Simple understanding of backprop / gradient descent

snip3r77 · March 18, 2020, 4:24am

Please let me know if my understanding is correct

We requires_grad= True for a is because we want to optimize this parameter.
We loss.backward() because we want to minimize loss to find a

thanks

a = torch.tensor([-5.,5.],requires_grad=True)
def update():
#calculate y_hat
y_hat = x@a
#calculate loss
loss = mse(y, y_hat)
#print loss every 10 loops
if t % 10 == 0: print(loss)
#compute the derivatives, you can call .backward()
loss.backward()
#To prevent tracking history (and using memory), you can also wrap the code block in with torch.no_grad():.
with torch.no_grad():
a.sub_(lr * a.grad) # w(t) = w(t-1) - lr dL/dw(t-1)
a.grad.zero_()

full code
https://i.imgur.com/UCqEGal.png

albanD · March 18, 2020, 3:12pm

It’s mostly correct yes, I would say it slightly differently:

a.requires_grad=True means that we will ask for gradients later and so the autograd should save everything that it needs to be able to do so.
a.is_leaf=True means that it was not computed in a differentiable manner (either created by the user or from Tensors that don’t require gradients).
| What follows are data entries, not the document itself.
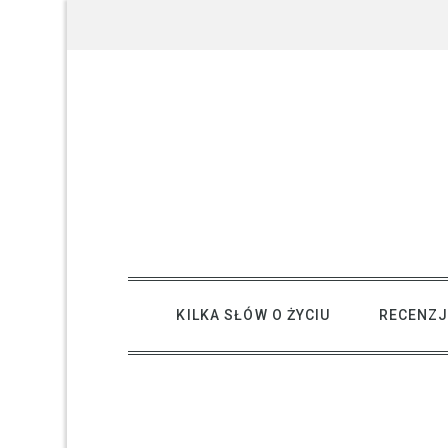
Skip
to
content
creative kind of life
KILKA SŁÓW O ŻYCIU
RECENZJ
For such Tensor, if we compute their gradient, it should be saved in a.grad.
loss.backward() means compute the gradients for all the Tensor that require gradients that were used to create loss. By side effect, this will populate the .grad field of all the leafs that require gradients.
optimizer.step() is then used to update a using a.grad (note that a.grad gives a direction of descent for the loss above).
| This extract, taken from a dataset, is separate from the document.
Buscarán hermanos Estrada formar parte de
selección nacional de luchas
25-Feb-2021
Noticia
snip3r77 · March 19, 2020, 2:24am

Can you please explain a.is_leaf= True as I did not use this.
How do I incorporate to my code?

Also, what do you mean by optimizer.step() ?

with torch.no_grad():
# does a.optimizer.step() replaces this line below ?
a.sub_(lr * a.grad) # w(t) = w(t-1) - lr dL/dw(t-1)
    a.grad.zero_()

Thanks.

albanD · March 19, 2020, 3:55pm

Can you please explain a.is_leaf= True as I did not use this.

A Tensor is a leaf if it does not have any “history” in the autograd sense. Meaning that we cannot propagate gradients from this Tensor back to its parents.
There are two main cases here:

leaf that does not require gradient mean a Tensor for which gradients are not tracked.
leaf that requires gradient mean that the user explicitly asked for gradients here and so the .grad field will be populated when you call .backward().

How do I incorporate to my code?

You don’t need to It is just in case you want to look in more details, you can check if a Tensor is a leaf or not.

Also, what do you mean by optimizer.step() ?

Yes exactly, we have builtin optimizer to do these kind of updates, but you can do them by hand as well.